Improving Accuracy¶
Seven techniques used in the retrieval pipeline to achieve 98% pack accuracy across 44 packs. Each addresses a specific failure mode.
Overview¶
| # | Improvement | What It Fixes | Accuracy Impact |
|---|---|---|---|
| 1 | Confidence-gated context injection | Pack injects irrelevant content | Eliminates negative deltas |
| 2 | Cross-encoder reranking | Bi-encoder misranks nuanced queries | +10-15% retrieval precision |
| 3 | Multi-query retrieval | Vocabulary mismatch misses content | +15-25% recall |
| 4 | Content quality scoring | Stub sections dilute context | -30% context noise |
| 5 | URL list expansion | Thin coverage in source URLs | More content to retrieve |
| 6 | Eval question calibration | Questions test training, not packs | Accurate measurement |
| 7 | Full pack rebuilds | Stale database after URL changes | Fresh content |
Improvement 1: Confidence-Gated Context Injection¶
Problem¶
Before this improvement, the synthesis prompt always included retrieved pack content regardless of relevance. When a question fell outside the pack's domain, vector search returned low-similarity sections that confused Claude:
- Claude hallucinated connections between irrelevant sections and the question
- Answers incorrectly cited unrelated articles
- Packs with strong training coverage (Go, React) showed accuracy regressions
Solution¶
After vector search, check whether the best result meets a minimum similarity threshold:
max_similarity >= 0.5 → inject pack context (full pipeline)

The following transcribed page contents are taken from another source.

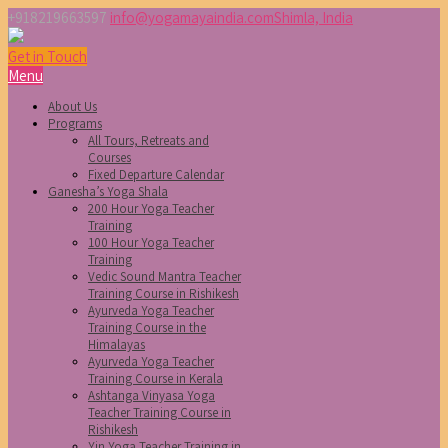
+918219663597
info@yogamayaindia.com
Shimla, India
Get in Touch
Menu
About Us
Programs
All Tours, Retreats and
Courses
Fixed Departure Calendar
Ganesha’s Yoga Shala
200 Hour Yoga Teacher
Training
100 Hour Yoga Teacher
Training
Vedic Sound Mantra Teacher
Training Course in Rishikesh
Ayurveda Yoga Teacher
Training Course in the
Himalayas
Ayurveda Yoga Teacher
Training Course in Kerala
Ashtanga Vinyasa Yoga
Teacher Training Course in
Rishikesh
Yin Yoga Teacher Training in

max_similarity < 0.5 → skip pack, let Claude answer from own knowledge
Configuration¶
The threshold is a class constant on KnowledgeGraphAgent:
class KnowledgeGraphAgent:
CONTEXT_CONFIDENCE_THRESHOLD = 0.5
To tune for a specific pack:
class StrictAgent(KnowledgeGraphAgent):
CONTEXT_CONFIDENCE_THRESHOLD = 0.65 # require higher confidence
class PermissiveAgent(KnowledgeGraphAgent):
CONTEXT_CONFIDENCE_THRESHOLD = 0.35 # inject more context
Impact¶
| Pack | Before | After |
|---|---|---|
| go-expert | Negative delta (KG noise) | 100% (gate fires on OOD questions) |
| react-expert | Negative delta (KG noise) | 100% (gate fires on OOD questions) |
Improvement 2: Cross-Encoder Reranking¶
Problem¶
Bi-encoder search (embedding similarity) scores query and document independently. It cannot capture interactions like negations ("not supported"), comparisons ("differs from"), or qualifications ("only when").
Solution¶
After vector search returns candidates, a cross-encoder model (ms-marco-MiniLM-L-12-v2) rescores each (query, document) pair jointly. This enables precise relevance judgments.
Configuration¶
agent = KnowledgeGraphAgent(
db_path="data/packs/go-expert/pack.db",
use_enhancements=True,
enable_cross_encoder=True, # opt-in
)
First use downloads a ~33MB model. Subsequent runs load from ~/.cache/huggingface/.
Graceful Degradation¶
If the model fails to load (no network on first use), the cross-encoder becomes a passthrough -- results are returned unchanged. The agent continues to work with bi-encoder ranking.
Impact¶
- +10-15% retrieval precision on nuanced queries
- ~50ms additional latency per query
- ~120MB model RAM (loaded once)
Improvement 3: Multi-Query Retrieval¶
Problem¶
A single query embedding misses relevant content that uses different vocabulary. "Memory safety in systems programming" may not surface articles about "ownership and borrowing."
Solution¶
When enabled, Claude Haiku generates 2 alternative phrasings. Vector search runs for all 3 queries. Results are deduplicated by title (highest similarity wins).
Configuration¶
agent = KnowledgeGraphAgent(
db_path="data/packs/go-expert/pack.db",
enable_multi_query=True, # opt-in
)
Data residency
When enable_multi_query=True, the question (truncated to 500 chars) is sent to the Anthropic API. Keep False for data-sensitive deployments.
Impact¶
- +15-25% recall improvement
- ~250ms additional latency (1 Haiku call + 2 extra searches)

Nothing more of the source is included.